» YOUR ASSIGNMENT
Output the data unchanged and complete, minus the images.

Entries taken from a collection
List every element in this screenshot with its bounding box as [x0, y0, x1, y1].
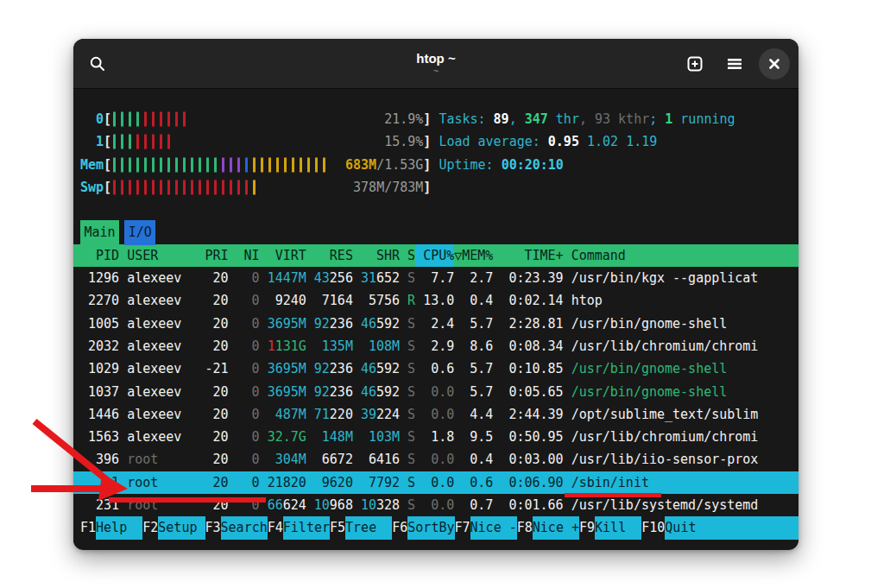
column-header-cmd[interactable]: Command: [571, 244, 798, 267]
cell-user: alexeev: [127, 357, 197, 380]
meter-bar: [206, 157, 209, 172]
text-segment: 131G: [275, 338, 306, 354]
cell-ni: 0: [237, 448, 260, 471]
process-row[interactable]: 1root2002182096207792S0.00.60:06.90/sbin…: [73, 471, 798, 494]
fkey-label: Filter: [283, 516, 330, 539]
meter-mem: Mem[683M/1.53G]Uptime: 00:20:10: [73, 154, 798, 176]
text-segment: S: [407, 270, 415, 286]
meter-bar: [160, 180, 162, 195]
meter-bracket: ]: [423, 154, 431, 176]
process-row[interactable]: 2032alexeev2001131G135M108MS2.98.60:08.3…: [73, 335, 798, 357]
fkey-number: F8: [517, 516, 533, 539]
fkey-f8[interactable]: F8Nice +: [517, 516, 579, 539]
column-header-time[interactable]: TIME+: [501, 244, 563, 267]
column-header-mem[interactable]: MEM%: [462, 244, 493, 267]
cell-cmd: htop: [571, 289, 798, 312]
fkey-f2[interactable]: F2Setup: [142, 516, 205, 539]
menu-button[interactable]: [719, 48, 750, 79]
meter-bars: [113, 180, 256, 195]
cell-cmd: /sbin/init: [571, 471, 798, 494]
text-segment: 0:50.95: [508, 429, 563, 445]
text-segment: 9.5: [470, 429, 493, 445]
process-row[interactable]: 2270alexeev200924071645756R13.00.40:02.1…: [73, 289, 798, 312]
fkey-number: F9: [579, 516, 595, 539]
process-row[interactable]: 1296alexeev2001447M4325631652S7.72.70:23…: [73, 267, 798, 289]
meter-bar: [323, 157, 325, 172]
cell-shr: 46592: [361, 357, 400, 380]
column-header-user[interactable]: USER: [127, 244, 197, 267]
process-row[interactable]: 1005alexeev2003695M9223646592S2.45.72:28…: [73, 313, 798, 335]
text-segment: 20: [212, 429, 228, 445]
meter-bar: [144, 180, 147, 195]
text-segment: 1.02: [587, 134, 626, 149]
column-header-virt[interactable]: VIRT: [268, 244, 306, 267]
cell-virt: 1131G: [268, 335, 306, 357]
text-segment: 256: [330, 270, 353, 286]
column-header-res[interactable]: RES: [314, 244, 353, 267]
text-segment: R: [407, 293, 415, 308]
fkey-label: Quit: [665, 516, 798, 539]
text-segment: 1005: [88, 316, 119, 332]
process-row[interactable]: 1029alexeev-2103695M9223646592S0.65.70:1…: [73, 357, 798, 380]
cell-shr: 31652: [361, 267, 400, 289]
text-segment: htop: [571, 293, 603, 308]
process-row[interactable]: 231root200666241096810328S0.00.70:01.66/…: [73, 494, 798, 516]
column-header-s[interactable]: S: [407, 244, 415, 267]
text-segment: 0: [252, 316, 260, 332]
text-segment: alexeev: [127, 429, 181, 445]
text-segment: 592: [376, 384, 400, 400]
column-header-cpu[interactable]: CPU%: [415, 244, 454, 267]
meter-bracket: ]: [423, 130, 431, 153]
cell-time: 0:50.95: [501, 426, 563, 448]
text-segment: alexeev: [127, 270, 181, 286]
text-segment: 7792: [369, 475, 400, 490]
cell-user: alexeev: [127, 335, 197, 357]
cell-pri: 20: [205, 448, 228, 471]
tab-i-o[interactable]: I/O: [124, 220, 155, 244]
tab-main[interactable]: Main: [80, 220, 119, 244]
fkey-f6[interactable]: F6SortBy: [392, 516, 454, 539]
process-row[interactable]: 396root200304M66726416S0.00.40:03.00/usr…: [73, 448, 798, 471]
meter-bar: [152, 180, 155, 195]
meter-bar: [214, 157, 217, 172]
text-segment: 0.0: [431, 407, 454, 422]
cell-pri: 20: [205, 381, 228, 403]
cell-shr: 46592: [361, 381, 400, 403]
column-header-ni[interactable]: NI: [237, 244, 260, 267]
close-button[interactable]: [759, 48, 790, 79]
text-segment: 0:01.66: [508, 497, 563, 513]
cell-cpu: 1.8: [415, 426, 454, 448]
meter-bar: [245, 180, 248, 195]
text-segment: S: [407, 497, 415, 513]
process-row[interactable]: 1037alexeev2003695M9223646592S0.05.70:05…: [73, 381, 798, 403]
fkey-f10[interactable]: F10Quit: [641, 516, 798, 539]
column-header-pid[interactable]: PID: [80, 244, 119, 267]
fkey-f5[interactable]: F5Tree: [330, 516, 392, 539]
meter-bar: [261, 157, 263, 172]
cell-pid: 231: [80, 494, 119, 516]
process-row[interactable]: 1446alexeev200487M7122039224S0.04.42:44.…: [73, 403, 798, 426]
cell-user: alexeev: [127, 267, 197, 289]
text-segment: 1296: [88, 270, 119, 286]
console-window: htop ~ ~: [73, 39, 798, 550]
fkey-f9[interactable]: F9Kill: [579, 516, 641, 539]
new-tab-button[interactable]: [679, 48, 710, 79]
cell-user: alexeev: [127, 381, 197, 403]
cell-ni: 0: [237, 471, 260, 494]
cell-pid: 1005: [80, 313, 119, 335]
fkey-f4[interactable]: F4Filter: [268, 516, 330, 539]
fkey-f7[interactable]: F7Nice -: [455, 516, 517, 539]
fkey-f3[interactable]: F3Search: [205, 516, 268, 539]
text-segment: root: [127, 475, 158, 490]
meter-bar: [230, 157, 232, 172]
column-header-shr[interactable]: SHR: [361, 244, 400, 267]
cell-mem: 0.6: [462, 471, 493, 494]
text-segment: 683M: [345, 157, 376, 173]
cell-pri: 20: [205, 335, 228, 357]
menu-icon: [726, 55, 743, 73]
process-row[interactable]: 1563alexeev20032.7G148M103MS1.89.50:50.9…: [73, 426, 798, 448]
search-button[interactable]: [82, 48, 113, 79]
column-header-pri[interactable]: PRI: [205, 244, 228, 267]
fkey-f1[interactable]: F1Help: [80, 516, 142, 539]
text-segment: S: [407, 338, 415, 354]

» EXERCISE SOLUTION
List every element in this screenshot with its bounding box as [x0, y0, x1, y1].
column-header-cmd[interactable]: Command: [571, 244, 798, 267]
cell-user: alexeev: [127, 357, 197, 380]
meter-bar: [206, 157, 209, 172]
text-segment: 131G: [275, 338, 306, 354]
cell-ni: 0: [237, 448, 260, 471]
process-row[interactable]: 1root2002182096207792S0.00.60:06.90/sbin…: [73, 471, 798, 494]
fkey-label: Filter: [283, 516, 330, 539]
meter-mem: Mem[683M/1.53G]Uptime: 00:20:10: [73, 154, 798, 176]
text-segment: S: [407, 270, 415, 286]
meter-bar: [160, 180, 162, 195]
meter-bracket: ]: [423, 154, 431, 176]
process-row[interactable]: 2032alexeev2001131G135M108MS2.98.60:08.3…: [73, 335, 798, 357]
fkey-number: F8: [517, 516, 533, 539]
fkey-f8[interactable]: F8Nice +: [517, 516, 579, 539]
column-header-time[interactable]: TIME+: [501, 244, 563, 267]
column-header-mem[interactable]: MEM%: [462, 244, 493, 267]
cell-cmd: htop: [571, 289, 798, 312]
fkey-f2[interactable]: F2Setup: [142, 516, 205, 539]
menu-button[interactable]: [719, 48, 750, 79]
meter-bars: [113, 180, 256, 195]
cell-cmd: /sbin/init: [571, 471, 798, 494]
text-segment: 0:50.95: [508, 429, 563, 445]
text-segment: 9.5: [470, 429, 493, 445]
process-row[interactable]: 2270alexeev200924071645756R13.00.40:02.1…: [73, 289, 798, 312]
fkey-number: F9: [579, 516, 595, 539]
process-row[interactable]: 1296alexeev2001447M4325631652S7.72.70:23…: [73, 267, 798, 289]
meter-bar: [323, 157, 325, 172]
cell-shr: 46592: [361, 357, 400, 380]
column-header-user[interactable]: USER: [127, 244, 197, 267]
process-row[interactable]: 1005alexeev2003695M9223646592S2.45.72:28…: [73, 313, 798, 335]
text-segment: 20: [212, 429, 228, 445]
meter-bar: [144, 180, 147, 195]
text-segment: 1.02: [587, 134, 626, 149]
column-header-virt[interactable]: VIRT: [268, 244, 306, 267]
cell-virt: 1131G: [268, 335, 306, 357]
text-segment: 256: [330, 270, 353, 286]
column-header-res[interactable]: RES: [314, 244, 353, 267]
text-segment: R: [407, 293, 415, 308]
fkey-label: Quit: [665, 516, 798, 539]
text-segment: 1005: [88, 316, 119, 332]
process-row[interactable]: 1029alexeev-2103695M9223646592S0.65.70:1…: [73, 357, 798, 380]
cell-shr: 31652: [361, 267, 400, 289]
text-segment: htop: [571, 293, 603, 308]
process-row[interactable]: 231root200666241096810328S0.00.70:01.66/…: [73, 494, 798, 516]
column-header-s[interactable]: S: [407, 244, 415, 267]
text-segment: 0: [252, 316, 260, 332]
text-segment: alexeev: [127, 429, 181, 445]
text-segment: 592: [376, 384, 400, 400]
column-header-cpu[interactable]: CPU%: [415, 244, 454, 267]
meter-bracket: ]: [423, 130, 431, 153]
cell-time: 0:50.95: [501, 426, 563, 448]
text-segment: alexeev: [127, 270, 181, 286]
text-segment: 7792: [369, 475, 400, 490]
cell-user: alexeev: [127, 335, 197, 357]
cell-pri: 20: [205, 448, 228, 471]
tab-i-o[interactable]: I/O: [124, 220, 155, 244]
tab-main[interactable]: Main: [80, 220, 119, 244]
fkey-f6[interactable]: F6SortBy: [392, 516, 454, 539]
process-row[interactable]: 396root200304M66726416S0.00.40:03.00/usr…: [73, 448, 798, 471]
meter-bar: [152, 180, 155, 195]
meter-bar: [214, 157, 217, 172]
text-segment: 0.0: [431, 407, 454, 422]
cell-pri: 20: [205, 381, 228, 403]
cell-shr: 46592: [361, 381, 400, 403]
column-header-ni[interactable]: NI: [237, 244, 260, 267]
close-button[interactable]: [759, 48, 790, 79]
text-segment: 0:01.66: [508, 497, 563, 513]
cell-cpu: 1.8: [415, 426, 454, 448]
meter-bar: [245, 180, 248, 195]
text-segment: S: [407, 497, 415, 513]
process-row[interactable]: 1037alexeev2003695M9223646592S0.05.70:05…: [73, 381, 798, 403]
fkey-f10[interactable]: F10Quit: [641, 516, 798, 539]
column-header-pid[interactable]: PID: [80, 244, 119, 267]
fkey-f5[interactable]: F5Tree: [330, 516, 392, 539]
meter-bar: [261, 157, 263, 172]
cell-pid: 231: [80, 494, 119, 516]
process-row[interactable]: 1446alexeev200487M7122039224S0.04.42:44.…: [73, 403, 798, 426]
cell-user: alexeev: [127, 267, 197, 289]
text-segment: 1296: [88, 270, 119, 286]
console-window: htop ~ ~: [73, 39, 798, 550]
fkey-f9[interactable]: F9Kill: [579, 516, 641, 539]
new-tab-button[interactable]: [679, 48, 710, 79]
cell-user: alexeev: [127, 381, 197, 403]
cell-ni: 0: [237, 471, 260, 494]
cell-pid: 1005: [80, 313, 119, 335]
fkey-f4[interactable]: F4Filter: [268, 516, 330, 539]
fkey-f7[interactable]: F7Nice -: [455, 516, 517, 539]
fkey-f3[interactable]: F3Search: [205, 516, 268, 539]
text-segment: root: [127, 475, 158, 490]
meter-bar: [230, 157, 232, 172]
column-header-shr[interactable]: SHR: [361, 244, 400, 267]
cell-mem: 0.6: [462, 471, 493, 494]
text-segment: 683M: [345, 157, 376, 173]
cell-pri: 20: [205, 335, 228, 357]
menu-icon: [726, 55, 743, 73]
process-row[interactable]: 1563alexeev20032.7G148M103MS1.89.50:50.9…: [73, 426, 798, 448]
search-button[interactable]: [82, 48, 113, 79]
column-header-pri[interactable]: PRI: [205, 244, 228, 267]
fkey-f1[interactable]: F1Help: [80, 516, 142, 539]
text-segment: S: [407, 338, 415, 354]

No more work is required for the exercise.